Collaborative Research: Constraining Late Pleistocene Tropical Climates by Dating and Modeling Former Glaciers
Oregon State University, Corvallis OR
Investigators
Abstract
This award funds collaborative research to reconstruct climate during the Last Glacial Maximum (LGM) at 21,000 years ago by dating and modeling former late Pleistocene glaciers from Mauna Kea, Hawaii, and Mt. Giluwe, Papua New Guinea. The researchers will examine glacial moraines from the Earth's tropics to gain a greater understanding of the sensitivity of the climate system to radiative forcing. Excess radiation received at low latitudes is a key driving force of the Earth's climate system.

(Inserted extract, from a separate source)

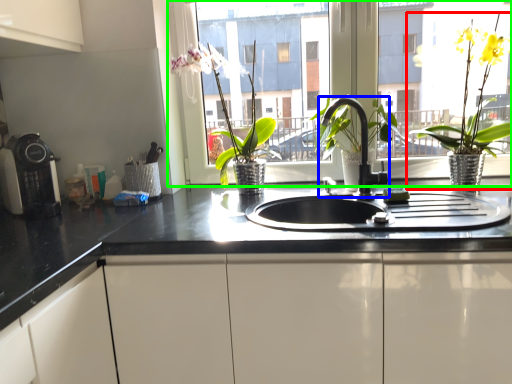 Question: Which object is positioned farthest from houseplant (highlighted by a red box)? Select from tap (highlighted by a blue box) and window (highlighted by a green box).

Choices:
 (A) tap
 (B) window

Answer: (B)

The overall goal of the research is to examine some fundamental physical elements of the response of Earth's climate to planetary radiative forcing that is significantly different from the present. Glacial moraines will be dated using cosmogenic nuclides measured on samples from surface boulders. For each field area, samples collected from moraines generally thought to represent the LGM will be dated by 3He (helium) and 36Cl (chlorine). To address questions regarding scaling and production rates of 3He at low latitudes, the project includes calibrations using Hawaiian radiocarbon dated lava flows. Climate modeling will be guided by the desire to apply improved modeling strategies to reconstruct the climate change required to sustain late Pleistocene tropical glaciation. Specifically, modeling efforts will use a physically based mass- and energy-balance glacier model that has been validated and applied to several glaciers in different topographic and climatic environments. The glacier model accounts for topographic shading, time and space varying albedo, explicit treatment of the radiation budget, and turbulent fluxes. These are important controls of glacier mass balance. The research is important because it has the potential for improving our understanding of fundamental climate processes in the tropics by providing a high-resolution chronology of glaciation in the region at the LGM, a time of important reorganization of Earth's climate regime. The research will provide a multidisciplinary educational experience in paleoclimate research for graduate students at two institutions.